Concurrent with Mr. Berthelot’s separation of employment, Harold A. Hurwitz began service as the Company’s Chief Executive Officer and President. Mr. Hurwitz had been the Company’s Chief Financial Officer and continues to serve in such capacity concurrent with his service as the Company’s Chief Executive Officer and President.  In connection with Mr. Hurwitz’s appointment, Mr. Hurwitz’s base compensation was increased to an annualized rate of $225,000.  All other terms of Mr. Hurwitz’s employment remained unchanged.

2012 Change in Chief Executive Officer

Effective April 20, 2012 (the “Separation Date”), Mark P. Murphy, Chief Executive Officer, President and a member of the Board of Directors of Pro-Dex and its subsidiaries, resigned from all of such positions. On that date, the Company and Mr. Murphy entered into a Separation Agreement and General Release of All Claims (“Separation Agreement”).  

Under the terms of the Separation Agreement, we, among other actions, (i) paid Mr. Murphy severance compensation of $300,000, in accordance with the terms of our employment letter agreement with Mr. Murphy dated July 14, 2010, and (ii) paid the monthly premiums for continued health insurance coverage under COBRA for a period from the Separation Date through March 31, 2013, an aggregate amount of approximately $16,000.

Also on April 20, 2012, we executed an employment letter agreement with Michael J. Berthelot under which he commenced employment as Chief Executive Officer and President of Pro-Dex and its subsidiaries.

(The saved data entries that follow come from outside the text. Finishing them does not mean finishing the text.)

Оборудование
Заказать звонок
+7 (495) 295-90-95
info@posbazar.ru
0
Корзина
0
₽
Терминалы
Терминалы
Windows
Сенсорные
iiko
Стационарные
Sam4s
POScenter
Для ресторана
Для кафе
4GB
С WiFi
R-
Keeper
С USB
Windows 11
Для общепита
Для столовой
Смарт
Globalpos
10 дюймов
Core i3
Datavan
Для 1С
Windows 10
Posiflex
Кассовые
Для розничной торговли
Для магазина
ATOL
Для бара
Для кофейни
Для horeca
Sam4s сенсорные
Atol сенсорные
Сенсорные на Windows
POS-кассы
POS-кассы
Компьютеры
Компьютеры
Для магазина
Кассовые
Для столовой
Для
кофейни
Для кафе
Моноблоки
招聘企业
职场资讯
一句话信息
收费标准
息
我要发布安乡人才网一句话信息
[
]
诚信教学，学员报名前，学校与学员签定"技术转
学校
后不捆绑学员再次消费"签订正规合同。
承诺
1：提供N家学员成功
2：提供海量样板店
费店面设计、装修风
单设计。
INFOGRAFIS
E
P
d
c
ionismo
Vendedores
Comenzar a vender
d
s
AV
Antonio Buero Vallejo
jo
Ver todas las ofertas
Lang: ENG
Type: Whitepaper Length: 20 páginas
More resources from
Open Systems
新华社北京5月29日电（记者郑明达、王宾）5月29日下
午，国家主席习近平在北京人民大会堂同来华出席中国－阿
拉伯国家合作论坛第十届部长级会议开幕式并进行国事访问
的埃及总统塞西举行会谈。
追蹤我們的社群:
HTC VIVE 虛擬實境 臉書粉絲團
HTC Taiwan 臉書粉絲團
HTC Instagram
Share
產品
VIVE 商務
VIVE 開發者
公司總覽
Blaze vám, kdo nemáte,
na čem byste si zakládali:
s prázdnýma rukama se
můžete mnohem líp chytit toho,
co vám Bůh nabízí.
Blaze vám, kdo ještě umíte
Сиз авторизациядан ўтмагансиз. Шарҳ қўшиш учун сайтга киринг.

Mr. Berthelot had been a member of our Board of Directors since 2009, and continued in that capacity until the 2013 Annual Meeting Date, as described above.

Legal Matters

In February 2011, we became aware of a report entitled “Site Discovery Report, Southeast Santa Ana Project DTSC – Cypress Region,” dated February 2010 (the “Report”), that was prepared by the Cypress, California regional office of the Cal/EPA Department of Toxic Substances Control (“DTSC”) for Region 9 of the U.S. Environmental Protection Agency under an agreement between the two agencies. The purpose of the Report was to identify sites within an area of southeast Santa Ana, California that may be sources of groundwater contamination previously detected in that area. The Report identified 25 sites, including our former Santa Ana site, for further screening by DTSC staff over the next two years. DTSC has informed us that no further evaluation of our former site took place during fiscal years 2011 through 2013. It is uncertain whether future developments, if any, from DTSC’s screening process would have any application to our former site and, if so, what exposure we might face concerning any findings that might be made concerning the site.

In general, we are from time to time a party to various legal proceedings incidental to our business, none of which we consider may be material. There can be no certainty, however, that we may not ultimately incur liability or that such liability will not be material and adverse.